Friday, 15 June 2012

3 Time Sucks That Can Be Dumped For Writing

Which would you rather have on your tombstone: 'watched the complete boxed set of Mad Men' or 'wrote a novel'?

Writers watch television, of course they do (lunchtime wouldn't be lunch without Bargain Hunt IMO) but only after they've done the writing, not before.  If you've had a heavy day at work then coming home and vegging out on the sofa is attractive, but first try sitting down to write for just 10 minutes.  You will feel much much better for it.  Promise. (You can always make watching the boxed set of Mad Men your writing reward.)

Which would you rather have on your tombstone: 'her children's socks were always ironed' or 'wrote a novel'?

A certain amount of time has to be spent on domesticity unless you want to live in a slum but surprising amounts can be ditched.  Ironing can go - buy stuff that doesn't need it.  It's not child abuse to train your children to tidy up after themselves, and they can learn to use the washing machine and hoover and load the dish washer.

Which would you rather have on your tombstone: 'went to parties' or 'wrote a novel'?

Speaking from experience, life goes on once you ditch dinner parties and the like.  You have fewer acquaintances, but that seems a fair trade off to me.  Things like Twitter and Facebook can give the illusion of a social life, but they're also time sucks.  Use a kitchen timer.

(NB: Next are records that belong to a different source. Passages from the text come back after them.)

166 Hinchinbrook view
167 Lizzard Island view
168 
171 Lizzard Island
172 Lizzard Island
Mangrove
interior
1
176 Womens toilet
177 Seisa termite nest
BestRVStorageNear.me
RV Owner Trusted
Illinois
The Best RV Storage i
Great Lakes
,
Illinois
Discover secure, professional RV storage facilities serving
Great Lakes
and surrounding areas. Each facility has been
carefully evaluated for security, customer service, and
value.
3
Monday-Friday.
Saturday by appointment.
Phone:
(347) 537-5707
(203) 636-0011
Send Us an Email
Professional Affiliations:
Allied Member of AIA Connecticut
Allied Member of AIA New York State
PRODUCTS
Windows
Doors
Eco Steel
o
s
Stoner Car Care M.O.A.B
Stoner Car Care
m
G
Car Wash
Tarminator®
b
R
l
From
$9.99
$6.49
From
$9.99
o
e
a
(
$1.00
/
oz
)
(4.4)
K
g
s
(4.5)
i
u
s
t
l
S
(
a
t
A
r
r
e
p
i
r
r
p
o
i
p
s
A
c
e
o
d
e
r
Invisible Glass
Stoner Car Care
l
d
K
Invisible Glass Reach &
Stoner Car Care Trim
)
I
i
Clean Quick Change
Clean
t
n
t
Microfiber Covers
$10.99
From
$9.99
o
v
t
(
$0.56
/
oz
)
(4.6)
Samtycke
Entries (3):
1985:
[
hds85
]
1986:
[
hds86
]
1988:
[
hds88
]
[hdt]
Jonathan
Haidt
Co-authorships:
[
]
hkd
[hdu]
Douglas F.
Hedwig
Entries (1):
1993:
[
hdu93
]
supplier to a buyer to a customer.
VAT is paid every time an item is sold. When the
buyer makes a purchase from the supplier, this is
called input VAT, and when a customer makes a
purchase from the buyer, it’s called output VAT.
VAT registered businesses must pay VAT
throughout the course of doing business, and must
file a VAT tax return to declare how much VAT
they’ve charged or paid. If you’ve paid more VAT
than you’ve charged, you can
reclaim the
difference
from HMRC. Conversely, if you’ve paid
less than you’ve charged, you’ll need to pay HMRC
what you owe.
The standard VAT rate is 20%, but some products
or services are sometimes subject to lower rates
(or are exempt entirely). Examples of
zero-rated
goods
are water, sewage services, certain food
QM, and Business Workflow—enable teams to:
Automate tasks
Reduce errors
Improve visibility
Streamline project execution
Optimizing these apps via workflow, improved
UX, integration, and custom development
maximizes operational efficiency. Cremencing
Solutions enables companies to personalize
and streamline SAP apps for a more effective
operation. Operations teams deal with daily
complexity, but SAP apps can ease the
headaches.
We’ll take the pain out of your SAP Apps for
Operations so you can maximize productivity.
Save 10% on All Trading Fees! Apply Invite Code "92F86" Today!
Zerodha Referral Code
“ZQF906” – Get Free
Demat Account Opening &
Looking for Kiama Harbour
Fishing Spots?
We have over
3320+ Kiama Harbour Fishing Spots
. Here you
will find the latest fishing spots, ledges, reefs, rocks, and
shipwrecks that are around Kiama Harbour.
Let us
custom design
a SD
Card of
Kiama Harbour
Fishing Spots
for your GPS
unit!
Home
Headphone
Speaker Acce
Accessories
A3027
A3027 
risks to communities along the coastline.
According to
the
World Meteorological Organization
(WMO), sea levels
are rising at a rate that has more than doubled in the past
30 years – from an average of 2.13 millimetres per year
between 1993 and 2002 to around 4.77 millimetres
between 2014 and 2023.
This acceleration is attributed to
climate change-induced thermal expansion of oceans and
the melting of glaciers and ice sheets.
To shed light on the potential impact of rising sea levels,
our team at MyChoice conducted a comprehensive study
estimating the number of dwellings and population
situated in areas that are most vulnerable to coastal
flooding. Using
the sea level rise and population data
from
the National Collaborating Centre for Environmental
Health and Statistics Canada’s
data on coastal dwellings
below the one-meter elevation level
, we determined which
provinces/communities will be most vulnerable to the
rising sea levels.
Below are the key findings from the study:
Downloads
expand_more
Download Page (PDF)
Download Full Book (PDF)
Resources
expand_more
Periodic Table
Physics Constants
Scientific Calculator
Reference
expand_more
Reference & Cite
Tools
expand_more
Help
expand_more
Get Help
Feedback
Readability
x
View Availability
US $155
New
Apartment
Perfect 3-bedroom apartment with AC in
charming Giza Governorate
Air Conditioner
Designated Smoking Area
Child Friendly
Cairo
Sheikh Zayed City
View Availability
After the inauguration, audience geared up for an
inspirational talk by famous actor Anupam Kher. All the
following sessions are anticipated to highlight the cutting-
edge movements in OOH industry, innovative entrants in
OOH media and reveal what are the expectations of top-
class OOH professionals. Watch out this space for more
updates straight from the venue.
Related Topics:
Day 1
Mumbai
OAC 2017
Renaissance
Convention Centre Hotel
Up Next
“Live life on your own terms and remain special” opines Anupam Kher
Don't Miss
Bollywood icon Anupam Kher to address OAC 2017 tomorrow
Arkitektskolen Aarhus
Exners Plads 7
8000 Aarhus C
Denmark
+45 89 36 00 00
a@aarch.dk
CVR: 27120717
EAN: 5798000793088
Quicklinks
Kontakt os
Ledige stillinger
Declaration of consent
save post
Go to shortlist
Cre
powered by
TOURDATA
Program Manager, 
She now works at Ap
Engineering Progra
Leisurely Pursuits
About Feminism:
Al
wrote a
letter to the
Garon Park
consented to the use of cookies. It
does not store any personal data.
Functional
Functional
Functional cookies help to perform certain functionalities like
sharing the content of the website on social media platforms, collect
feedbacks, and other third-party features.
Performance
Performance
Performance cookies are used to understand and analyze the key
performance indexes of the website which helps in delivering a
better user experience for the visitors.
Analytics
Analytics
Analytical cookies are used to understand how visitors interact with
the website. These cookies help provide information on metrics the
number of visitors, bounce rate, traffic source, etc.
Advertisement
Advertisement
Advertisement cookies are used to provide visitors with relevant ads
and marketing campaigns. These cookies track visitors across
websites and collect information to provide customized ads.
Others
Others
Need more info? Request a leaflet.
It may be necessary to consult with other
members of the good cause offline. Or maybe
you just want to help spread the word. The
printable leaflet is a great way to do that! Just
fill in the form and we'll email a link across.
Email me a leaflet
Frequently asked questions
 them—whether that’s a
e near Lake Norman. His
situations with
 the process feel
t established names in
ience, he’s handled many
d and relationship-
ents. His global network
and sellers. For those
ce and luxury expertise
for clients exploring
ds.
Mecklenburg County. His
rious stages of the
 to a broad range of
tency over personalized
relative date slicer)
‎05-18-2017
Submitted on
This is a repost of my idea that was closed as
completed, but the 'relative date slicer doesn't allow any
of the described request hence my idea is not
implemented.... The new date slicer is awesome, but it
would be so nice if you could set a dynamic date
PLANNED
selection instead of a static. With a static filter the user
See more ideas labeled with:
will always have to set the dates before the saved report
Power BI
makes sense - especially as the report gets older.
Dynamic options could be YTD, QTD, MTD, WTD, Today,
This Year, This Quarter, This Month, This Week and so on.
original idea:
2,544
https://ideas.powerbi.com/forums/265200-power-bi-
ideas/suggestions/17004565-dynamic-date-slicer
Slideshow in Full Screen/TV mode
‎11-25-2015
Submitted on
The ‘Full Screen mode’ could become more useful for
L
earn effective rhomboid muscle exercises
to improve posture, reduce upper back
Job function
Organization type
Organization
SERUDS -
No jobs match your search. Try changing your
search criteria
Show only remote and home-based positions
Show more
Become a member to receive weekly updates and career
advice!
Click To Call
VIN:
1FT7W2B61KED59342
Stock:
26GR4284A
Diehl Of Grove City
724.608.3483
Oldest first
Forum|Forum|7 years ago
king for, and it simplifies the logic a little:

So, television, domesticity and socialising are my top 3 time sucks.  What about yours?


6 comments:

Jim Murdoch said...

I actually think top of my list is self-doubt, second-guessing myself, hesitating, all of which probably all comes under the single umbrella of inefficiency. If I didn’t feel the need to check things, double-check things and then triple-check them it wouldn’t take me so long to do everything but I am never content just to dash off a comment or chuck out a submission. I had a boss once who, before you’d even finished telling him about a particular problem, had the phone in his hand and was dialling up the solution; his credo was: Act first, think later. That is not me. Second is sleep. We all have to but I seem to need so much sleep, far more than I ever expected at my age. I used to look forward to being able to get by off two or three hours a night but last night I slept for nine hours and still woke up tired. I wouldn’t mind investing the nine hours if I woke up refreshed and raring to go. The third probably is the TV. I stop work at 6:30 every day and watch television until it’s time for bed at 11:00; we also watch a half-hour show while eating lunch and tea and I’ve got into the habit of watching BBC Breakfast in the mornings too and that adds up to about six hours a day. Admittedly I do sit with a tablet on my lap and read e-mails, news feeds and Facebook updates while it’s on to try and claw back a few minutes but the simple fact is by 6:30 I’m done anyway so it really wouldn’t matter what I did with the rest of the evening. BTW I've never seen a single episode of Mad Men.

Christina Hollis said...

You've nailed the major distractions there, Sarah. My writing has to compete with my family, my bees and surfing the internet. The first two are non-negotiable, so it's the webpage wandering that has to go. When I'm on a tight schedule I abandon the computer and work on my Neo, which is brilliant. It's just a keyboard with absolutely no frills or gimmicks, therefore no distractions. When I've finished work for the day, one click and it uploads everything onto my computer.

Giles Diggle said...

For me it is watching the garden bird feeders. But I have learned to use it as a reward. Now my writing and birds have a kind of symbiotic relationship We all win.

Apart from that it is my bookmarked websites:s Bob Dylan, Macworld, YouTube, Amazon...and your blog of course! :-)

Edith said...

I think you've pretty much summed it up here. I have almost given up TV except for BBC4 on Saturday nights (that European thriller/murder mystery slot is superb!) and an occasional Lewis perhaps or Poirot as a lesson in plot development, and would dearly love to give up cooking, and already have discovered long slots of time waiting to be filled with words.

womagwriter said...

Reading other people's blogs is a time-suck for me! But I tend to do it between paragraphs when writing the novel. Write a bit, then meander around the internet for a while, then write a bit more.

I gave up ironing years ago.

Sarah Duncan said...

Jim, I'm with you on inefficiency but sleep - oh no, can't get enough of it.

Christina, I do something similar - my laptop isn't connected to the internet so I can't get distracted when writing.

Giles. how clever to turn your distraction into your reward.

Edith, as you say, cutting out television frees up lots of time.

Womagwriter, I couldn't do that - I get sucked into online reading too easily. Re ironing - someone once said to me, but how do you manage summer cotton dresses? I replied, look crumpled.